Agent Architectures Are Already Complex
An agent-native product has a lot of moving parts before you add orchestration. You’ve got MCP servers exposing tool interfaces, orchestration services coordinating agent workflows, monitoring for agent behavior, guardrail services validating outputs, and the actual business logic underneath all of it.
Kubernetes adds its own layer of complexity on top: custom resource definitions, operators, service meshes, ingress controllers, RBAC policies, and a control plane that needs its own care and feeding. For a team of 18 engineers, that’s a significant operational tax.
What Nomad Gives Us
Nomad does one thing well: it schedules workloads. That’s it. No opinions about service discovery (we use Consul), no opinions about secrets management (we use Vault), no opinions about networking (we handle that ourselves).
job "mcp-invoice-server" {
type = "service"
group "mcp" {
count = 3
scaling {
min = 1
max = 10
policy {
source = "prometheus"
query = "avg(mcp_tool_call_queue_depth)"
}
}
task "server" {
driver = "docker"
config {
image = "registry.kodecraft.dev/mcp-invoice:latest"
}
resources {
cpu = 500
memory = 256
}
}
}
}
This job definition is the entire deployment configuration for one of our MCP servers. It auto-scales based on tool call queue depth—the metric that actually matters for agent workloads. Try doing this in Kubernetes and count how many YAML files you end up with.
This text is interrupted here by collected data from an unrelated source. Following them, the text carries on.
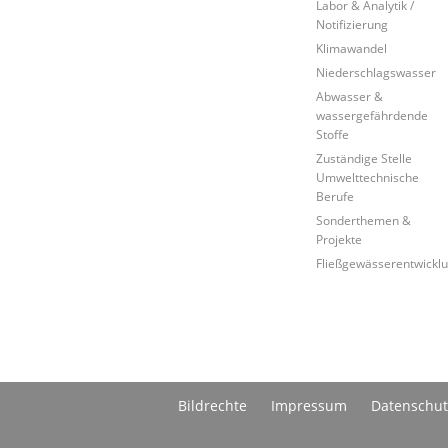
Labor & Analytik /
Notifizierung
Klimawandel
Niederschlagswasser
Abwasser &
wassergefährdende
Stoffe
Zuständige Stelle
Umwelttechnische
Berufe
Sonderthemen &
Projekte
Fließgewässerentwickl
Bildrechte
Impressum
Datenschut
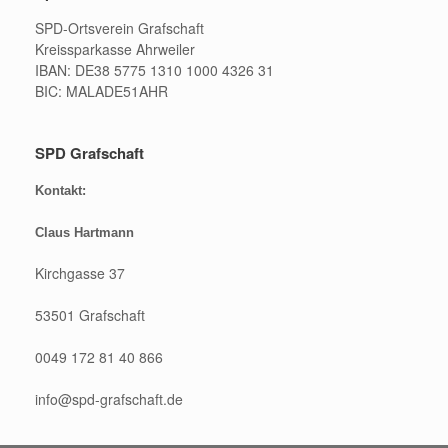
SPD-Ortsverein Grafschaft
Kreissparkasse Ahrweiler
IBAN: DE38 5775 1310 1000 4326 31
BIC: MALADE51AHR
SPD Grafschaft
Kontakt:
Claus Hartmann
Kirchgasse 37
53501 Grafschaft
0049 172 81 40 866
info@spd-grafschaft.de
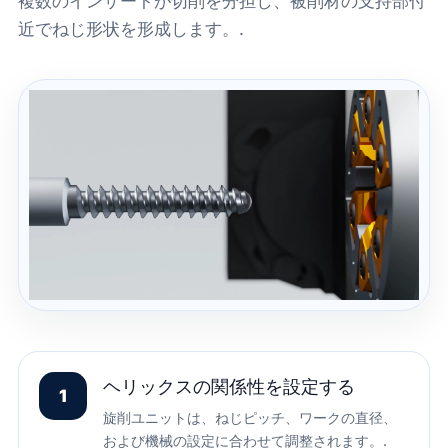
複数のインサートが切削を分担し、被削材の支持部付
近でねじ形状を形成します。.
ヘリックスの関係性を設定する
1
旋削ユニットは、ねじピッチ、ワークの直径、
および機械の設定に合わせて調整されます。.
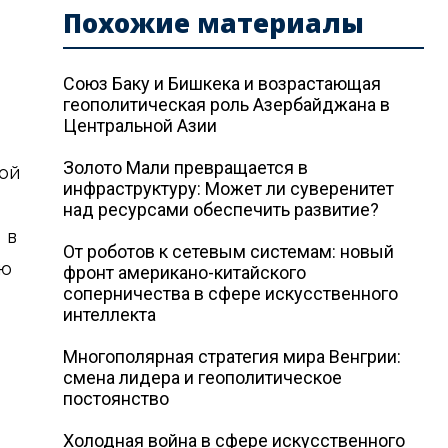
Похожие материалы
Союз Баку и Бишкека и возрастающая
геополитическая роль Азербайджана в
Центральной Азии
Золото Мали превращается в
ной
инфраструктуру: Может ли суверенитет
над ресурсами обеспечить развитие?
 в
От роботов к сетевым системам: новый
аю
фронт американо-китайского
соперничества в сфере искусственного
интеллекта
к
Многополярная стратегия мира Венгрии:
смена лидера и геополитическое
постоянство
Холодная война в сфере искусственного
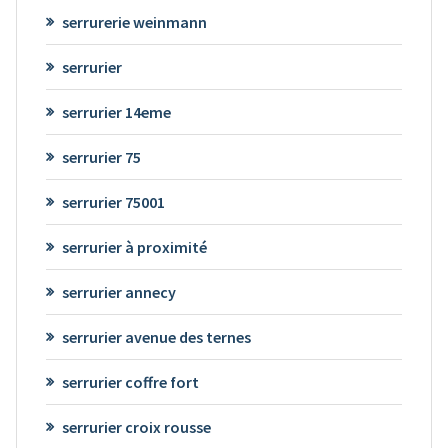
serrurerie weinmann
serrurier
serrurier 14eme
serrurier 75
serrurier 75001
serrurier à proximité
serrurier annecy
serrurier avenue des ternes
serrurier coffre fort
serrurier croix rousse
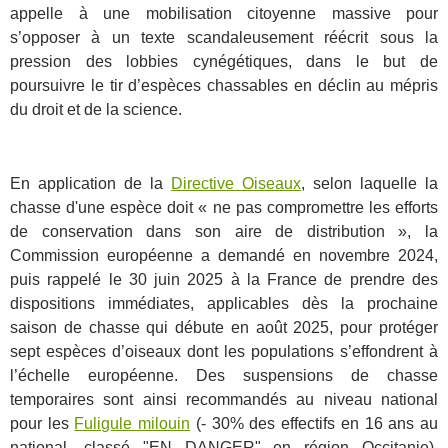
appelle à une mobilisation citoyenne massive pour
s’opposer à un texte scandaleusement réécrit sous la
pression des lobbies cynégétiques, dans le but de
poursuivre le tir d’espèces chassables en déclin au mépris
du droit et de la science.
En application de la
Directive Oiseaux
, selon laquelle la
chasse d'une espèce doit « ne pas compromettre les efforts
de conservation dans son aire de distribution », la
Commission européenne a demandé en novembre 2024,
puis rappelé le 30 juin 2025 à la France de prendre des
dispositions immédiates, applicables dès la prochaine
saison de chasse qui débute en août 2025, pour protéger
sept espèces d’oiseaux dont les populations s’effondrent à
l’échelle européenne. Des suspensions de chasse
temporaires sont ainsi recommandés au niveau national
pour les
Fuligule milouin
(- 30% des effectifs en 16 ans au
national, classé "EN DANGER" en région Occitanie),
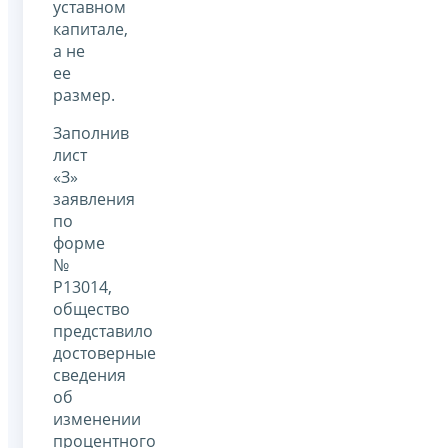
уставном
капитале,
а не
ее
размер.
Заполнив
лист
«З»
заявления
по
форме
№
Р13014,
общество
представило
достоверные
сведения
об
изменении
процентного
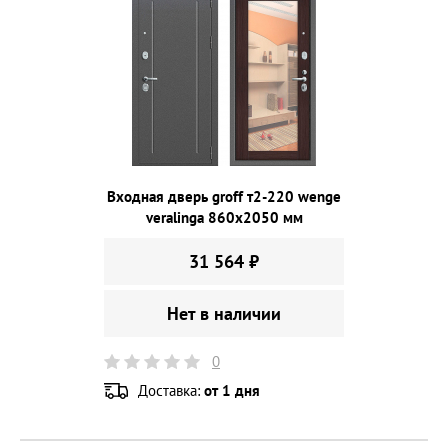
Входная дверь groff т2-220 wenge
veralinga 860х2050 мм
31 564 ₽
Нет в наличии
0
Доставка:
от 1 дня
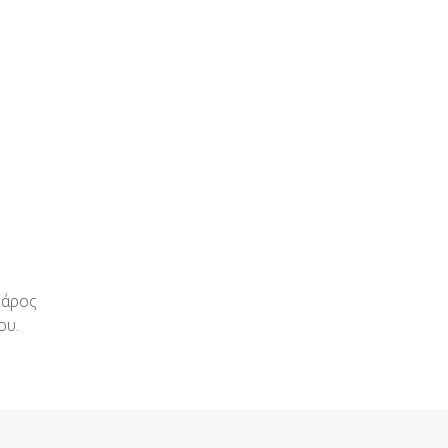
βάρος
ου.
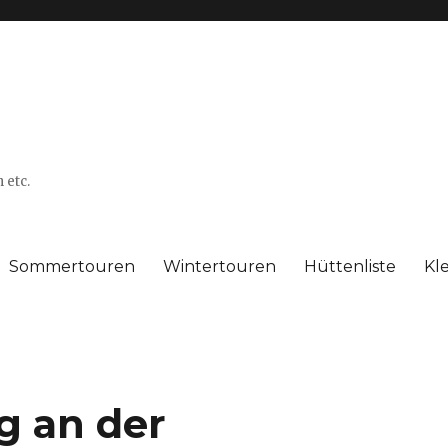
 etc.
Sommertouren
Wintertouren
Hüttenliste
Kl
 an der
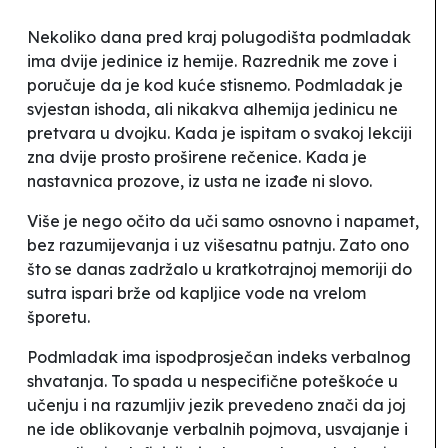
Nekoliko dana pred kraj polugodišta podmladak
ima dvije jedinice iz hemije. Razrednik me zove i
poručuje da je kod kuće
stisnemo
. Podmladak je
svjestan ishoda
,
ali nikakva alhemija jedinicu ne
pretvara u dvojku. Kada je ispitam o svakoj lekciji
zna dvije prosto proširene rečenice. Kada je
nastavnica prozove, iz usta ne izađe ni slovo.
Više je nego očito da uči samo osnovno i napamet,
bez razumijevanja i uz višesatnu patnju. Zato ono
što se danas zadržalo u kratkotrajnoj memoriji do
sutra ispari brže od kapljice vode na vrelom
šporetu.
Podmladak ima ispodprosječan indeks verbalnog
shvatanja. To spada u nespecifične poteškoće u
učenju i na razumljiv jezik prevedeno znači da joj
ne ide oblikovanje verbalnih pojmova, usvajanje i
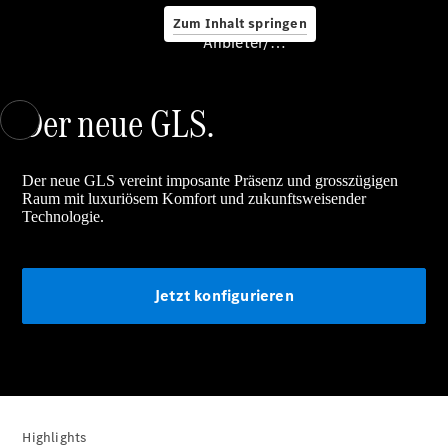
Zum Inhalt springen
Service &
Anbieter/Datenschutz
Zubehör
Der neue GLS.
Der neue GLS vereint imposante Präsenz und grosszügigen
Raum mit luxuriösem Komfort und zukunftsweisender
Technologie.
Servicetermin
buchen
Digitale
Jetzt konfigurieren
Extras
Unterwegs
laden
Pannen- &
Unfallhilfe
Räder &
Reifen
Highlights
The Operational Difference
Nomad is a single binary. It runs as a server and as a client. The entire cluster state fits in memory. When something goes wrong—and things always go wrong—the debugging surface is small enough that one engineer can hold the whole system in their head.
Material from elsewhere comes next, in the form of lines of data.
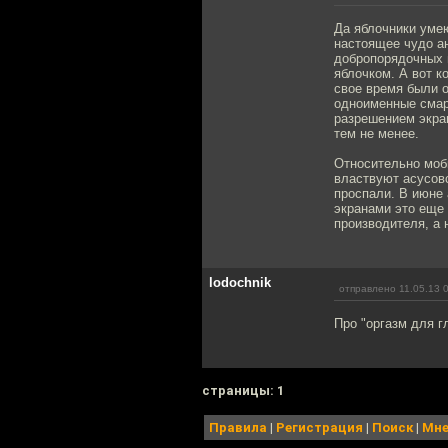
Да яблочники умею
настоящее чудо ан
добропорядочных г
яблочком. А вот к
свое время были о
одноименные смар
разрешением экран
тем не менее.
Относительно моби
властвуют асусовс
проспали. В июне 
экранами это еще
производителя, а
lodochnik
отправлено 11.05.13 
Про "оргазм для г
cтраницы: 1
Правила
|
Регистрация
|
Поиск
|
Мне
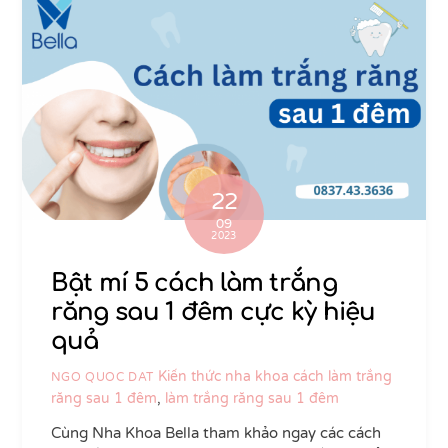
22
09
2023
Bật mí 5 cách làm trắng
răng sau 1 đêm cực kỳ hiệu
quả
Kiến thức nha khoa
cách làm trắng
NGO QUOC DAT
răng sau 1 đêm
,
làm trắng răng sau 1 đêm
Cùng Nha Khoa Bella tham khảo ngay các cách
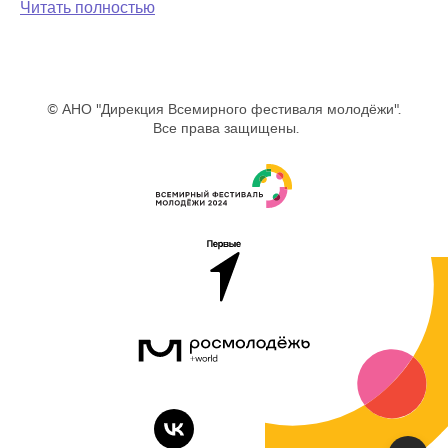
Читать полностью
© АНО "Дирекция Всемирного фестиваля молодёжи".
Все права защищены.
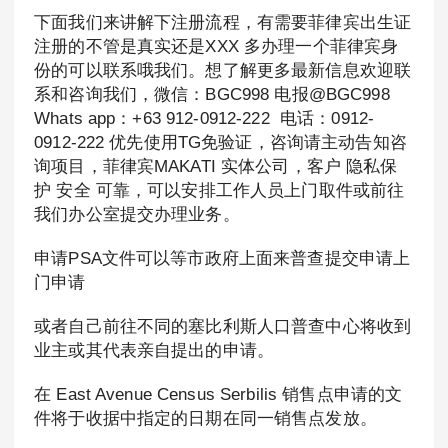
下面我们来讲解下注册流程，有需要菲律宾出生证
注册的不管是真实还是XXX 多办理一个菲律宾身
份的可以联系哦我们。想了解更多最新信息欢迎联
系和咨询我们，微信：BGC998 电报@BGC998
Whats app：+63 912-0912-222 电话：0912-
0912-222 优先使用TG免验证，咨询请主动告知咨
询项目，菲律宾MAKATI 实体公司，客户 隐私保
护 安全 可靠，可以安排工作人员上门取件或前往
我们办公室提交办理业务。
申请PSA文件可以等市政府上面来普查提交申请上
门申请
或者自己前往不同的塞比利斯人口普查中心将收到
业主或其代表亲自提出的申请。
在 East Avenue Census Serbilis 销售点申请的文
件将于收据中指定的日期在同一销售点发放。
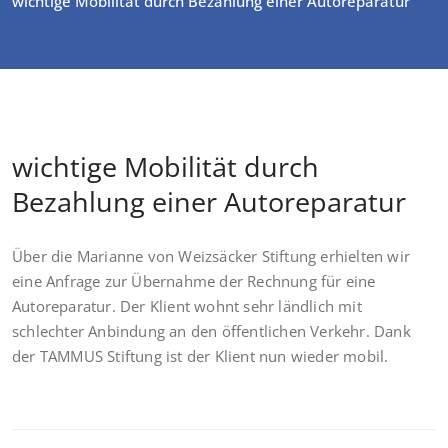
wichtige Mobilität durch Bezahlung einer Autoreparatur
wichtige Mobilität durch
Bezahlung einer Autoreparatur
Über die Marianne von Weizsäcker Stiftung erhielten wir
eine Anfrage zur Übernahme der Rechnung für eine
Autoreparatur. Der Klient wohnt sehr ländlich mit
schlechter Anbindung an den öffentlichen Verkehr. Dank
der TAMMUS Stiftung ist der Klient nun wieder mobil.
We’ve had incidents where an agent triggered a cascade of tool calls that overwhelmed an MCP server. With Nomad, the response was straightforward: check the allocation logs, see the resource limits being hit, adjust the scaling policy, redeploy. The whole cycle took minutes, not hours.
With Kubernetes, the same incident would involve checking pod logs across namespaces, verifying HPA configurations, checking if the cluster autoscaler was responsive, and potentially debugging scheduler decisions across multiple node pools.
What We Give Up
Kubernetes has a larger ecosystem. If you want a managed service mesh, a GitOps controller, or a policy engine, there’s a Kubernetes operator for it. Nomad’s ecosystem is smaller.
We accept this trade-off because the things we need—service discovery, secrets management, scheduling, and scaling—are all handled well by the HashiCorp stack. We don’t need an operator marketplace. We need infrastructure that stays out of the way while agents do their work.
The Decision Framework
If you’re a large organization with dedicated platform teams, Kubernetes might be the right choice. If you’re a small team building agent-native products and you want to spend your time on the product rather than the platform, Nomad deserves serious consideration.
We chose Nomad because agent architectures already have enough moving parts. The orchestrator shouldn’t be one of them.